Department of Pathology and Laboratory Medicine, University of California at Davis, Medical Center, 4635 Second Avenue, Research 1 Building, Room 3000, Sacramento, California 95817, USA.
J Clin Endocrinol Metab. 2012 Oct;97(10):E1844-50. doi: 10.1210/jc.2012-2498. Epub 2012 Aug 7.
Metabolic syndrome (MetS) confers a greater risk for both cardiovascular disease (CVD) and diabetes. Oxidative stress (OS) could contribute to this excess risk. However, there are few data examining both cellular and circulating biomarkers of OS in MetS uncomplicated by diabetes and CVD.
The aim of the study was to evaluate both cellular and circulating biomarkers of OS in MetS uncomplicated by diabetes or CVD.
At an academic medical center, we compared MetS (n=43) vs. control subjects (n=33). Fasting blood was collected for monocyte isolation and assay of OS biomarkers.
Monocyte nicotinamide adenine dinucleotide phosphate oxidase activity (p22 phox and p47), superoxide anion release, oxidized-low-density lipoprotein (Ox-LDL), nitrotyrosine, and nuclear factor erythroid 2-related factor were measured.
There was significantly increased release of superoxide from the monocytes (basal and after activation) of MetS compared with controls adjusted for body mass index. Body mass index-adjusted plasma levels of Ox-LDL and nitrotyrosine were significantly increased in MetS. There was a linear trend between biomarkers of oxidative stress and increasing number of features of MetS. Also, there was a significant increase in nicotinamide adenine dinucleotide phosphate oxidase membrane expression of p22 phox and p47 phox in MetS. The major cellular antioxidant defense, nuclear factor erythroid 2-related factor was significantly decreased.

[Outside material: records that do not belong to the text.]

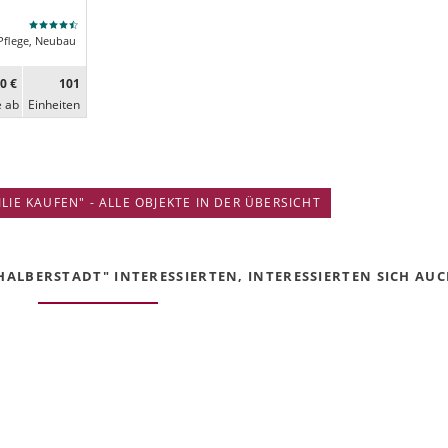
Pflege, Neubau
0 €
101
e ab
Ein­heiten
IE KAUFEN" - ALLE OBJEKTE IN DER ÜBERSICHT
HALBERSTADT" INTERESSIERTEN, INTERESSIERTEN SICH AUCH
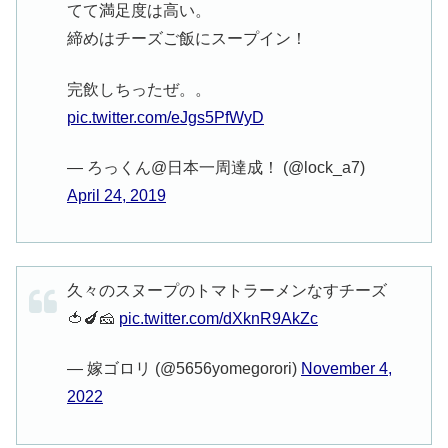
てて満足度は高い。
締めはチーズご飯にスープイン！
完飲しちったぜ。。
pic.twitter.com/eJgs5PfWyD
— ろっくん@日本一周達成！ (@lock_a7)
April 24, 2019
久々のスヌープのトマトラーメンなすチーズ
🍅🍆🧀
pic.twitter.com/dXknR9AkZc
— 嫁ゴロリ (@5656yomegorori)
November 4,
2022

There were significant correlations between homeostasis model assessment insulin resistance index and both Ox-LDL and nitrotyrosine and superoxide and Ox-LDL.
Collectively, nascent MetS is associated with increased OS as evidenced by both circulating and cellular biomarkers, and this could contribute to the risk for both diabetes and CVD.
代谢综合征(MetS)会增加心血管疾病(CVD)和糖尿病的风险。氧化应激(OS)可能导致这种风险增加。然而,目前很少有数据研究未经糖尿病和 CVD 合并的 MetS 患者细胞和循环 OS 生物标志物。
本研究旨在评估未经糖尿病或 CVD 合并的 MetS 患者的细胞和循环 OS 生物标志物。
在一所学术医疗中心,我们比较了 MetS(n=43)和对照组(n=33)。采集空腹血用于分离单核细胞并检测 OS 生物标志物。
测量了单核细胞烟酰胺腺嘌呤二核苷酸磷酸氧化酶活性(p22 phox 和 p47)、超氧阴离子释放、氧化型低密度脂蛋白(Ox-LDL)、硝基酪氨酸和核因子红细胞 2 相关因子。
与对照组相比,MetS 患者的单核细胞(基础和激活后)超氧阴离子释放明显增加,调整了体重指数。MetS 患者的血浆 Ox-LDL 和硝基酪氨酸水平明显升高。氧化应激生物标志物与 MetS 特征的增加呈线性趋势。此外,MetS 患者烟酰胺腺嘌呤二核苷酸磷酸氧化酶膜表达 p22 phox 和 p47 phox 显著增加。主要的细胞抗氧化防御物核因子红细胞 2 相关因子显著减少。稳态模型评估的胰岛素抵抗指数与 Ox-LDL 和硝基酪氨酸以及超氧阴离子和 Ox-LDL 均呈显著相关性。
总的来说,新生的 MetS 与循环和细胞生物标志物均表明 OS 增加,这可能导致糖尿病和 CVD 的风险增加。